Row breaks out as Harrogate council leader challenged over devolution decision
A row broke out as Harrogate's council leader was challenged over his decision to approve the district's devolution requests.
Councillor Richard Cooper last month held a leader's meeting to approve the submission of the requests to the Government, with hopes to bring £2.4bn of funding to North Yorkshire and York.
However, there were complaints that opposition councillors did not get a chance to question it, and the decision was called in for debate at a meeting on Friday.
Liberal Democrat councillor Chris Aldred accused the Conservative leader of making the decision "behind closed doors" and pointed towards neighbouring councils which voted to approve the same requests - or "asks" - in different ways.
Councillor Aldred said: "Had I not taken the decision to call in this matter for discussion today, then these asks and the theory behind them, would automatically become the policy of the council, with in effect only one councillor, the leader, voting for them. That can not be right."
Councillor Cooper hit back at the claims, describing them as a "complete fabrication" of the truth.
He said: "You can come to my meetings, the public can come to my meetings, any councillor can come to my meetings.
"We have a scrutiny process which we are in now to call these decisions in. We have had briefings. We have had group meetings. There are many, many ways the public can take part, and you can take part.

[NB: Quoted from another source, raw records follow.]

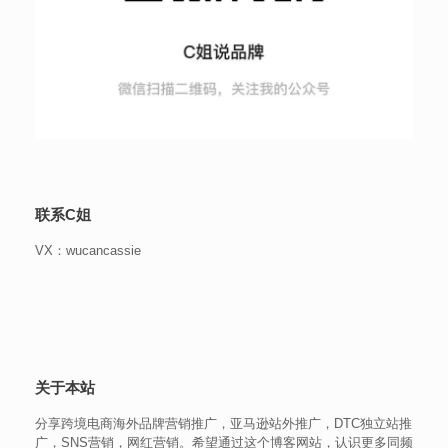
联系C姐
VX：wucancassie
关于本站
分享跨境电商海外品牌营销推广，亚马逊站外推广，DTC独立站推
广，SNS营销，网红营销。希望通过这个博客网站，认识更多同频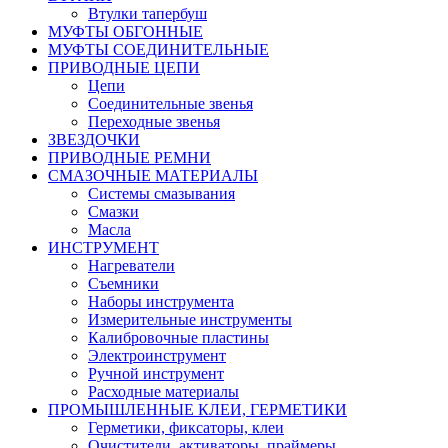
Втулки тапербуш
МУФТЫ ОБГОННЫЕ
МУФТЫ СОЕДИНИТЕЛЬНЫЕ
ПРИВОДНЫЕ ЦЕПИ
Цепи
Соединительные звенья
Переходные звенья
ЗВЕЗДОЧКИ
ПРИВОДНЫЕ РЕМНИ
СМАЗОЧНЫЕ МАТЕРИАЛЫ
Системы смазывания
Смазки
Масла
ИНСТРУМЕНТ
Нагреватели
Съемники
Наборы инструмента
Измерительные инструменты
Калибровочные пластины
Электроинструмент
Ручной инструмент
Расходные материалы
ПРОМЫШЛЕННЫЕ КЛЕИ, ГЕРМЕТИКИ
Герметики, фиксаторы, клеи
Очистители, активаторы, праймеры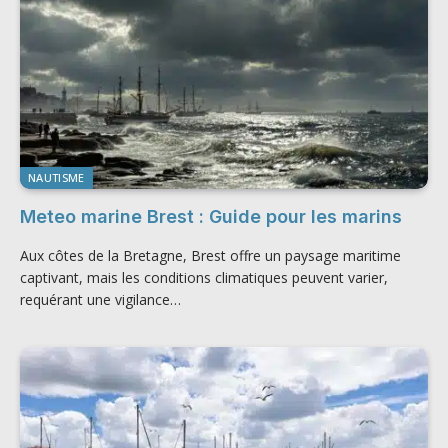
NAUTISME
Meteo marine Brest​ : Guide pour les marins
Aux côtes de la Bretagne, Brest offre un paysage maritime
captivant, mais les conditions climatiques peuvent varier,
requérant une vigilance…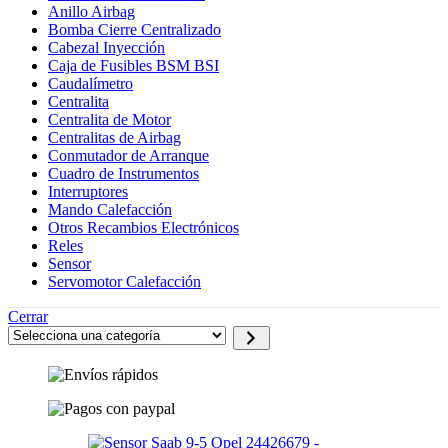
Anillo Airbag
Bomba Cierre Centralizado
Cabezal Inyección
Caja de Fusibles BSM BSI
Caudalímetro
Centralita
Centralita de Motor
Centralitas de Airbag
Conmutador de Arranque
Cuadro de Instrumentos
Interruptores
Mando Calefacción
Otros Recambios Electrónicos
Reles
Sensor
Servomotor Calefacción
Cerrar
Selecciona
una
categoría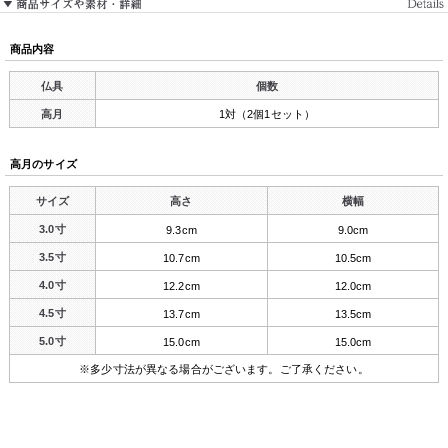
商品内容
仏具
個数
高月
1対（2個1セット）
高月のサイズ
サイズ
高さ
横幅
3.0寸
9.3cm
9.0cm
3.5寸
10.7cm
10.5cm
4.0寸
12.2cm
12.0cm
4.5寸
13.7cm
13.5cm
5.0寸
15.0cm
15.0cm
※多少寸法が異なる場合がございます。ご了承ください。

"To say it was a decision made behind closed doors with no input available to anybody but me is a complete fabrication."
Councillor Aldred said he still had concerns over why Harrogate was in the "minority" of councils in the way it took its decision.
Jennifer Norton, head of legal and governance, said there were no issues in the way the decision was made and that different councils take different approaches.
She said: "In Harrogate Borough Council's constitution, within the leader portfolio, there is a specific delegation to the leader to lead on the development of regional and sub-regional policy and strategic partnerships.
"We are happy that the correct legal process has been followed for the taking of this particular decision."
Approval of the requests to the Government means Harrogate can now press ahead with its final devolution bid.
It comes after council leaders across the region were told that in order to unlock a devolution deal, North Yorkshire's eight county and district councils must be scrapped to make way for one or more unitary authorities.
North Yorkshire County Council is behind proposals for one single unitary authority for the whole county, while the seven district councils are proposing the two east/west authorities either side of the A1.
The leaders have until the end of this month to submit final proposals before top-level discussions begin.
If a deal is agreed, the new unitary authority or authorities could be formed by April 2022.